As Jason Kipnis struggled to get going this season, Indians manager Terry Francona decided on May 11 that it was time for a change. Kipnis was pushed down in the lineup and Michael Brantley was thrown into the No. 2 hole, previously occupied by Kipnis.

In effect, it made for a miniature murderers’ row at the top of the Indians lineup, forcing pitchers to have to navigate through Francisco Lindor, Brantley, Jose Ramirez and Edwin Encarnacion in succession, arguably the best 1-through-4 of any lineup in baseball.

Since that change, the Indians’ lineup has been clicking on all cylinders, something that was recently felt by the Chicago White Sox and Detroit Tigers, both of whom were swept while allowing 50 runs in six games.

“I’m glad they’re on our team  —  that’s all I’ve got to say,” Indians pitcher Adam Plutko said. “Shoot, if you can get through them three times, you had yourself a great day.”

Lindor, leading off, was named the American League Player of the Month in May and entering Monday’s games was hitting .296 with a .928 OPS, and his 151 wRC+ is ninth in the AL for the season. Brantley is hitting .316 with an .871 OPS and has thrived hitting between two Most Valuable Player candidates. On Sunday, Ramirez hit his 23rd home run to pull into a tie for the major league lead. He has a .296 average, a 1.018 OPS and a 171 wRC+, the fourth-best mark in the AL. Encarnacion, as he always has, started the season slowly, but posted a .985 OPS in May and has an .832 OPS in June.

“It’s definitely a great foursome that we have there between Lindor, Brantley, myself and Edwin,” Ramirez said. “I know it’s definitely a challenge for a lot of opposing teams that have to go against us. So, it’s really a pretty thing that we have going on there now.”
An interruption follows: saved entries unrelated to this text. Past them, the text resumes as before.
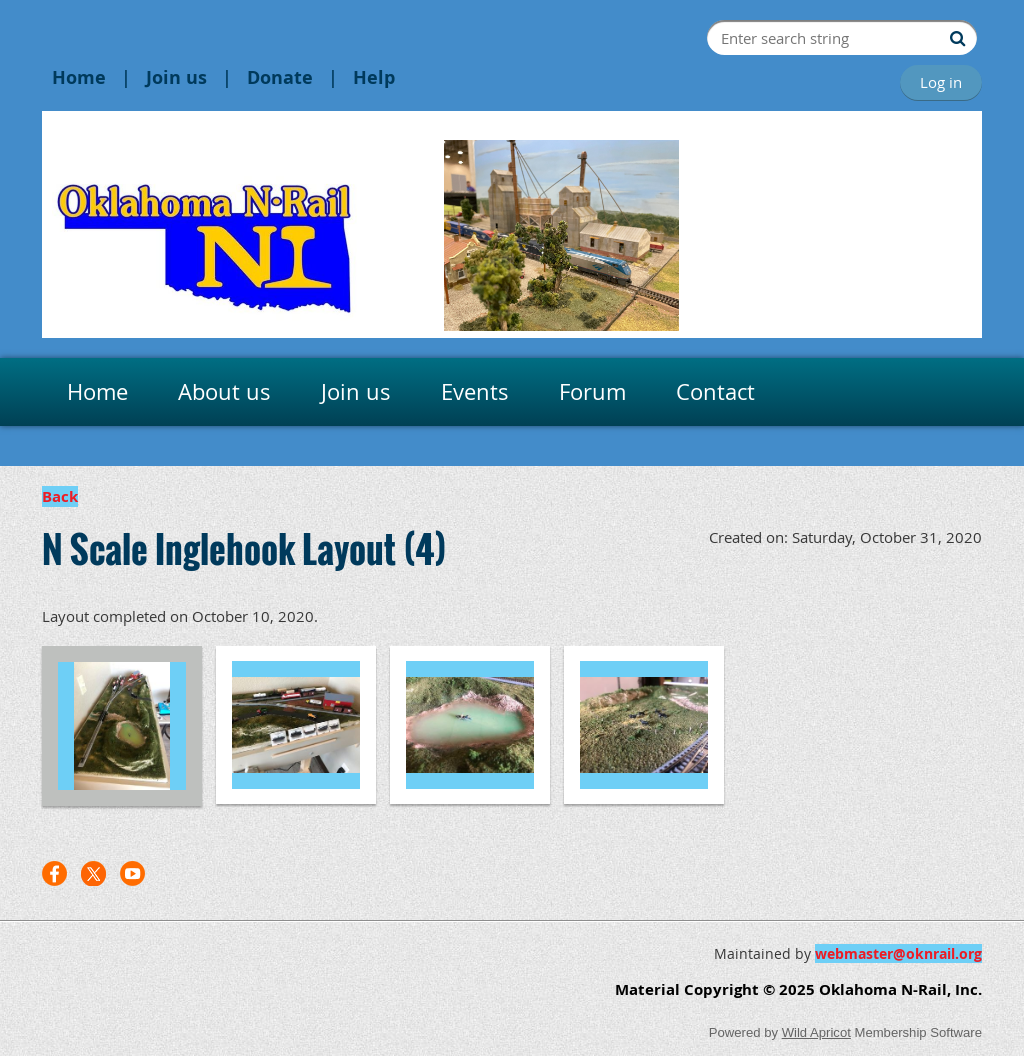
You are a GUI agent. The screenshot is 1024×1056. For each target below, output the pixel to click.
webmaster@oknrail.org (898, 953)
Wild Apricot (816, 1032)
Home (79, 77)
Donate (280, 77)
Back (60, 496)
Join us (176, 77)
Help (374, 77)
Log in (941, 82)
Teams have started shying away from Ramirez, who, if not for Los Angeles Angels superstar Mike Trout, might have a case to be the AL MVP front-runner, and instead choosing to pitch to Encarnacion, something of which he’s taken advantage.
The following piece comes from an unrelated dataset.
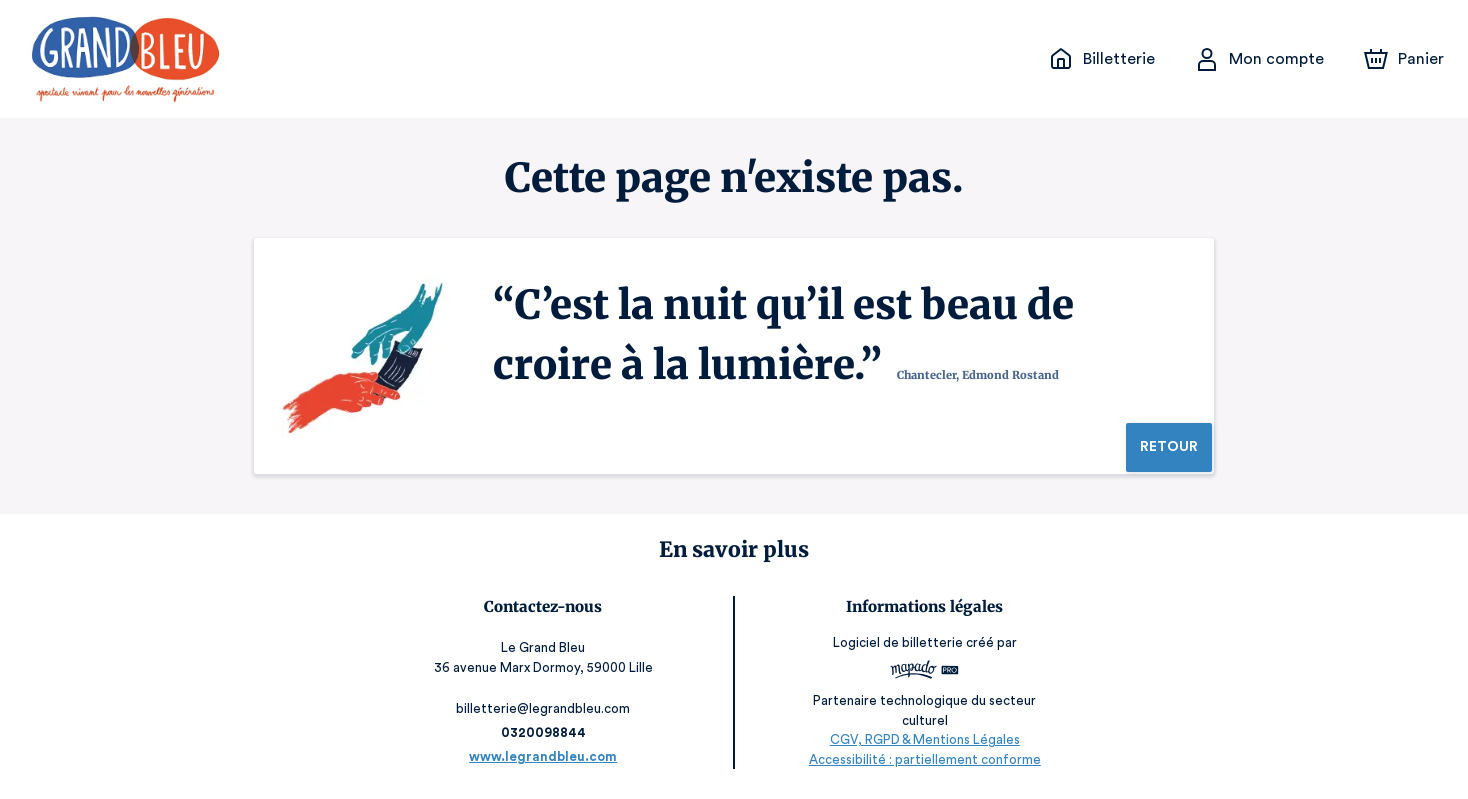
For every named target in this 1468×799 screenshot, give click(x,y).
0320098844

“Then when Edwin starts swinging like he can … because they’re going to start walking Jose because he’s so dangerous,” Francona said after Sunday’s game. “When Edwin swings like that, it has to make them think twice. Then when they pitch around somebody, you love to see it hurt the other team. And you can tell Edwin was really bearing down there. But those two play at such a high level every day. They bring it every day.”

Since the change, opposing pitchers haven’t caught a break, and that was by design.